Real estate, infrastructure and the bigger picture
You might have noticed that the magazine has changed. And in more ways than one. The design has been revamped, and so has the name.
But while this might seem like a significant departure, the publication is still dedicated to the latest intelligence and analysis on global real estate, infrastructure and other forms of real assets – and on pension funds and other institutional investors active in these markets.
The change of name from IPE Real Estate to IPE Real Assets is a natural step. Rather than marking a shift in focus, it is an opportunity to communicate more clearly what we already do. In recent years, IPE Real Estate’s coverage has been steadily expanding into other forms of real assets – mirroring similar trends among investors and managers – and the new moniker more accurately reflects this.
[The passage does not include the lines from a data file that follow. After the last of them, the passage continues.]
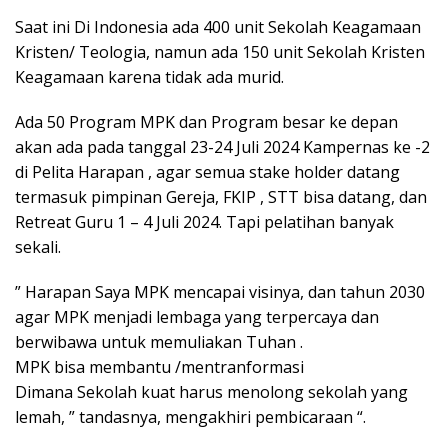
Saat ini Di Indonesia ada 400 unit Sekolah Keagamaan
Kristen/ Teologia, namun ada 150 unit Sekolah Kristen
Keagamaan karena tidak ada murid.
Ada 50 Program MPK dan Program besar ke depan
akan ada pada tanggal 23-24 Juli 2024 Kampernas ke -2
di Pelita Harapan , agar semua stake holder datang
termasuk pimpinan Gereja, FKIP , STT bisa datang, dan
Retreat Guru 1 – 4 Juli 2024. Tapi pelatihan banyak
sekali.
” Harapan Saya MPK mencapai visinya, dan tahun 2030
agar MPK menjadi lembaga yang terpercaya dan
berwibawa untuk memuliakan Tuhan .
MPK bisa membantu /mentranformasi
Dimana Sekolah kuat harus menolong sekolah yang
lemah, ” tandasnya, mengakhiri pembicaraan “.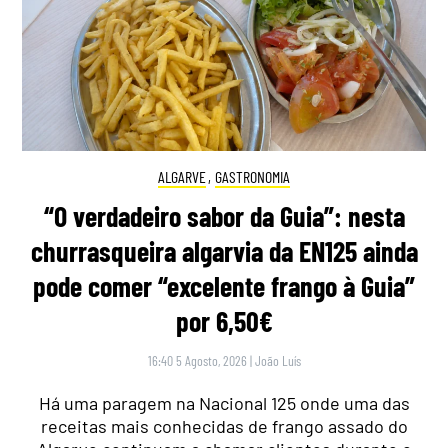
ALGARVE
,
GASTRONOMIA
“O verdadeiro sabor da Guia”: nesta
churrasqueira algarvia da EN125 ainda
pode comer “excelente frango à Guia”
por 6,50€
16:40 5 Agosto, 2026
|
João Luís
Há uma paragem na Nacional 125 onde uma das
receitas mais conhecidas de frango assado do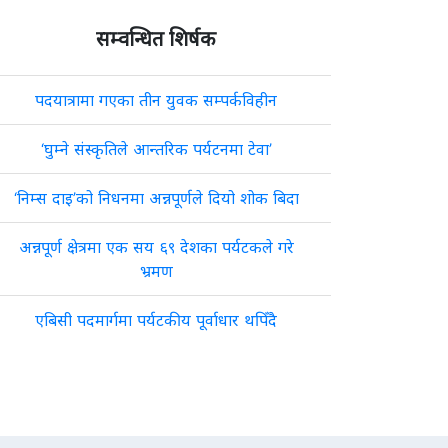
सम्वन्धित शिर्षक
पदयात्रामा गएका तीन युवक सम्पर्कविहीन
‘घुम्ने संस्कृतिले आन्तरिक पर्यटनमा टेवा’
‘निम्स दाइ’को निधनमा अन्नपूर्णले दियो शोक बिदा
अन्नपूर्ण क्षेत्रमा एक सय ६९ देशका पर्यटकले गरे
भ्रमण
एबिसी पदमार्गमा पर्यटकीय पूर्वाधार थपिँदै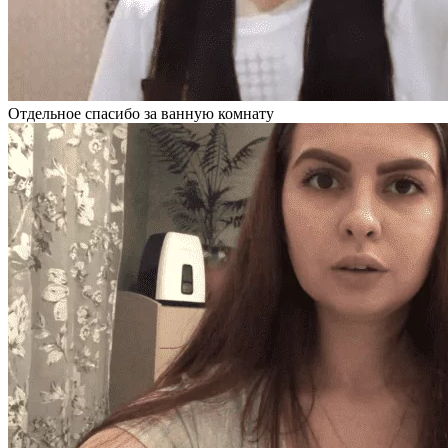
Отдельное спасибо за ванную комнату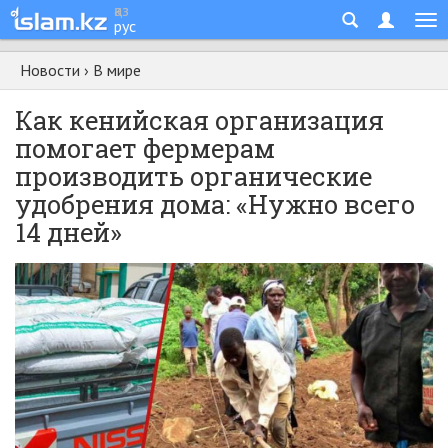
қаз
рус
Новости
›
В мире
Как кенийская организация
помогает фермерам
производить органические
удобрения дома: «Нужно всего
14 дней»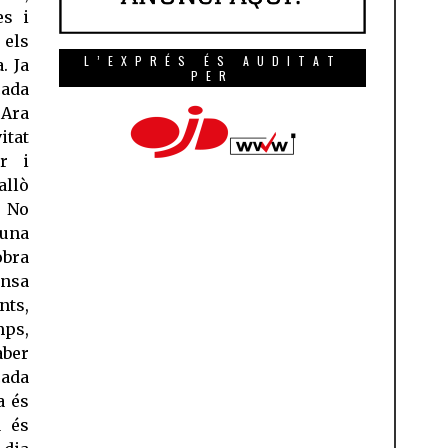
es i
els
L’EXPRÉS ÉS AUDITAT
. Ja
PER
cada
 Ara
itat
ar i
allò
. No
 una
obra
ensa
nts,
mps,
aber
cada
a és
a és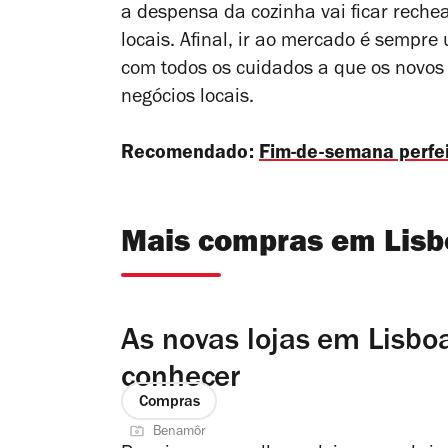
a despensa da cozinha vai ficar rech
locais. Afinal, ir ao mercado é sempr
com todos os cuidados a que os novos 
negócios locais.
Recomendado:
Fim-de-semana perfe
Mais compras em Lisb
As novas lojas em Lisb
conhecer
Compras
Benamôr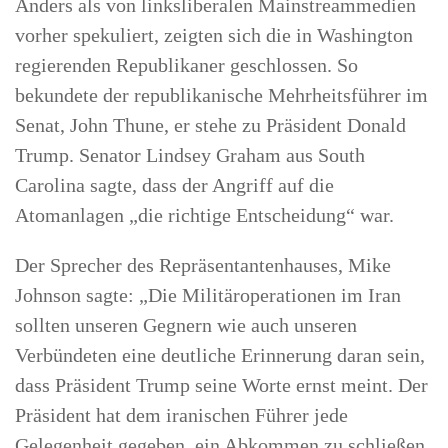
Anders als von linksliberalen Mainstreammedien
vorher spekuliert, zeigten sich die in Washington
regierenden Republikaner geschlossen. So
bekundete der republikanische Mehrheitsführer im
Senat, John Thune, er stehe zu Präsident Donald
Trump. Senator Lindsey Graham aus South
Carolina sagte, dass der Angriff auf die
Atomanlagen „die richtige Entscheidung“ war.
Der Sprecher des Repräsentantenhauses, Mike
Johnson sagte: „Die Militäroperationen im Iran
sollten unseren Gegnern wie auch unseren
Verbündeten eine deutliche Erinnerung daran sein,
dass Präsident Trump seine Worte ernst meint. Der
Präsident hat dem iranischen Führer jede
Gelegenheit gegeben, ein Abkommen zu schließen,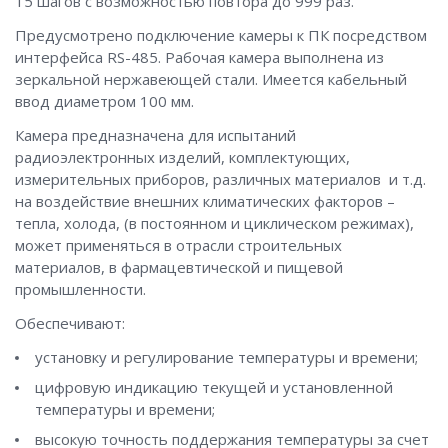
15 шагов с возможностью повтора до 999 раз.
Предусмотрено подключение камеры к ПК посредством
интерфейса RS-485. Рабочая камера выполнена из
зеркальной нержавеющей стали. Имеется кабельный
ввод диаметром 100 мм.
Камера предназначена для испытаний
радиоэлектронных изделий, комплектующих,
измерительных приборов, различных материалов и т.д.
на воздействие внешних климатических факторов –
тепла, холода, (в постоянном и циклическом режимах),
может применяться в отрасли строительных
материалов, в фармацевтической и пищевой
промышленности.
Обеспечивают:
установку и регулирование температуры и времени;
цифровую индикацию текущей и установленной
температуры и времени;
высокую точность поддержания температуры за счет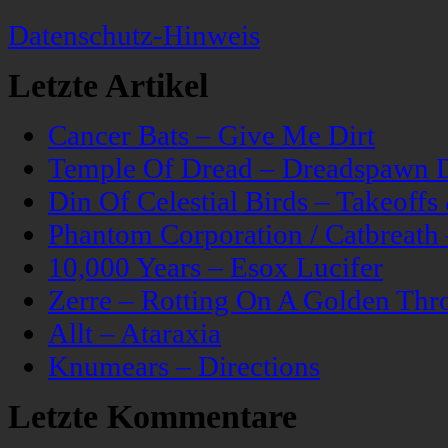
Datenschutz-Hinweis
Letzte Artikel
Cancer Bats – Give Me Dirt
Temple Of Dread – Dreadspawn 
Din Of Celestial Birds – Takeoff
Phantom Corporation / Catbreat
10,000 Years – Esox Lucifer
Zerre – Rotting On A Golden Thr
Allt – Ataraxia
Knumears – Directions
Letzte Kommentare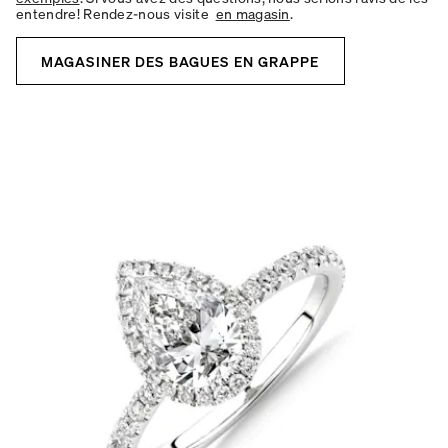
entendre! Rendez-nous visite
en magasin
.
MAGASINER DES BAGUES EN GRAPPE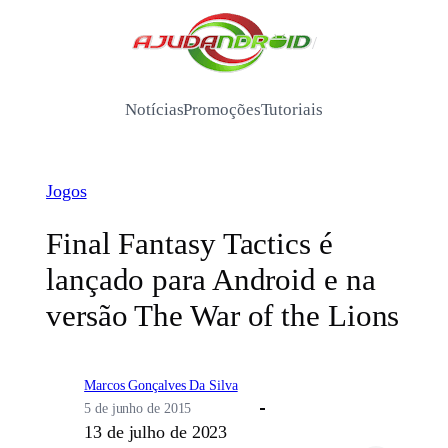
Pular
para
/
o
conteúdo
Notícias
Promoções
Tutoriais
Jogos
Final Fantasy Tactics é
lançado para Android e na
versão The War of the Lions
Marcos Gonçalves Da Silva
5 de junho de 2015
13 de julho de 2023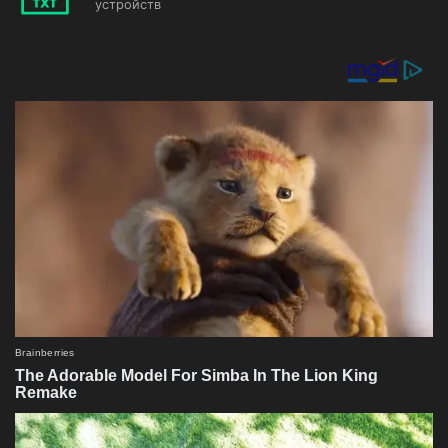
устройств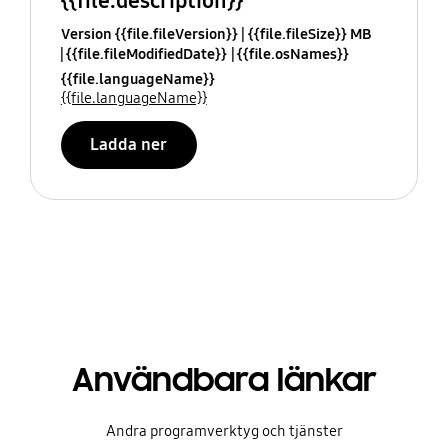
{{file.description}}
Version {{file.fileVersion}}
{{file.fileSize}} MB
{{file.fileModifiedDate}}
{{file.osNames}}
{{file.languageName}}
{{file.languageName}}
Ladda ner
Användbara länkar
Andra programverktyg och tjänster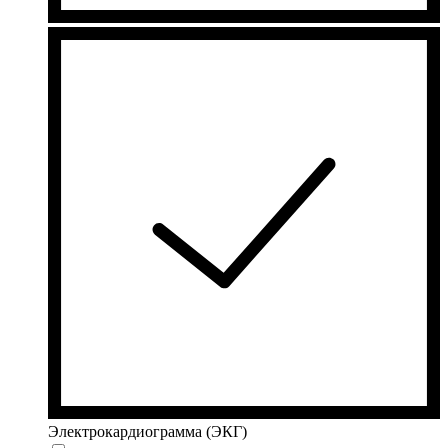
Электрокардиограмма (ЭКГ)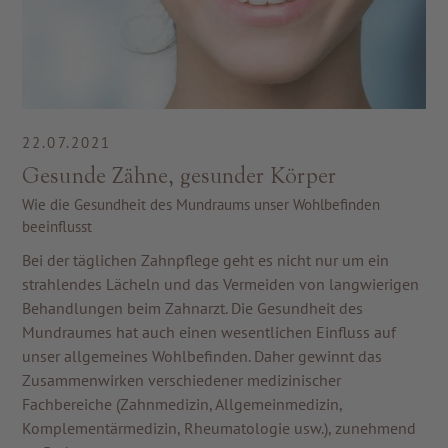
22.07.2021
Gesunde Zähne, gesunder Körper
Wie die Gesundheit des Mundraums unser Wohlbefinden
beeinflusst
Bei der täglichen Zahnpflege geht es nicht nur um ein
strahlendes Lächeln und das Vermeiden von langwierigen
Behandlungen beim Zahnarzt. Die Gesundheit des
Mundraumes hat auch einen wesentlichen Einfluss auf
unser allgemeines Wohlbefinden. Daher gewinnt das
Zusammenwirken verschiedener medizinischer
Fachbereiche (Zahnmedizin, Allgemeinmedizin,
Komplementärmedizin, Rheumatologie usw.), zunehmend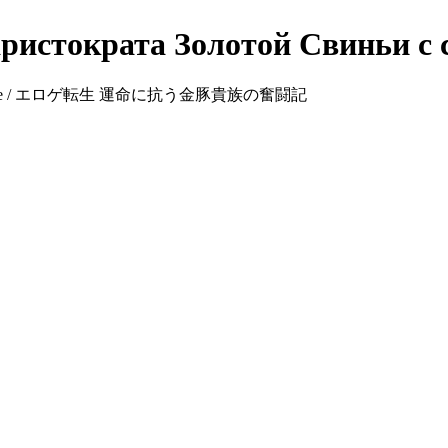
ристократа Золотой Свиньи с 
rat Against Fate / エロゲ転生 運命に抗う金豚貴族の奮闘記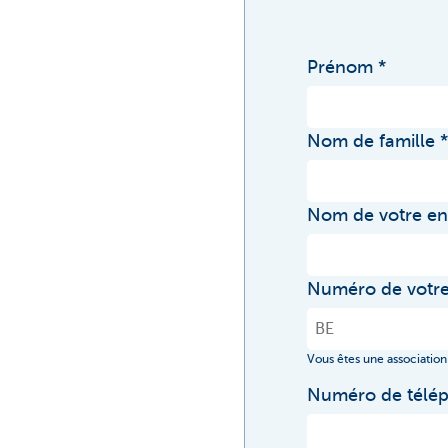
Prénom
Nom de famille
Nom de votre en
Numéro de votre
Vous êtes une association
Numéro de télé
As an institutional investment publication, it is counterintuitive to look at real estate in isolation and ignore the wider context, which includes how the asset class interacts with, and adjoins, similar markets. While real estate and infrastructure have for some time been seen as two distinct asset classes, they are share similar characteristics and in some cases the lines can be blurred. Take social infrastructure such as healthcare and social housing, for instance, and other forms of real estate that are tied to operational businesses.
This truth is also reflected in the growth of real assets mandates and allocations, and the rise of real assets umbrella organisations at investment management houses, in an attempt to bring different disciplines under one roof.
The trend continues. CBRE Global Investors and Charter Hall are the latest real estate investment managers seeking to expand into infrastructure. In the case of the former, most of the work has been done. CBRE Global Investors, which already has expertise in listed infrastructure investments, acquired Canadian private infrastructure specialist Caledon Capital Management earlier this year.
Australia’s Charter Hall, meanwhile, recently pulled out of negotiations to buy Hastings Funds Management, which owns global infrastructure assets, but continues to seek entry into the infrastructure asset class – and may do that by seeking to acquire parts of the Hastings business.
The first edition of IPE Real Assets leads with what is one of the biggest stories in the world of real assets at the moment: the opportunity in US infrastructure. A huge amount of institutional capital appears to be ready and willing to help improve the country’s – in many places crumbling – transport, water and energy systems, in exchange for long-term, secure income returns.
Securing more private-sector investment in infrastructure was also expected to be one of Donald Trump’s easier achievements in his first year as President. But while more details about this $1trn (€837.5bn) plan have been revealed, in the same week the White House scrapped plans to form an infrastructure advisory council. Two similar presidential panels, which had been expected to build consensus at the state and local level, were also shut down amid the scramble by American corporate leaders to distance themselves from Trump’s controversial remarks about demonstrations in Charlottesville, Virginia.
So the principal question seems to have shifted to: is there an unprecedented investment opportunity in US infrastructure despite – rather than because of – the Trump Administration?
This edition of IPE Real Assets also carries our annual Top 100 survey of global infrastructure investors, ranking the largest pension funds, insurers, sovereign wealth funds and other ‘capital owners’ with allocations to the asset class.
Combined, these provide a great opportunity to reinforce the growing significance of infrastructure in this publication. But it is also important to stress that real estate will remain a critical – if not the predominant – asset class in our coverage. It is – for the time being at least – the deepest and most mature of the real asset classes, and the largest from an asset allocation perspective.
Among other things, we look at the future of London offices – a market mired in Brexit uncertainty but buoyant thanks to a vibrant congregation of technology and media industries.
We also provide an update on real estate debt as an institutional sub-asset class. It is growing in Europe, the US and Australia as investors strive for new sources of income.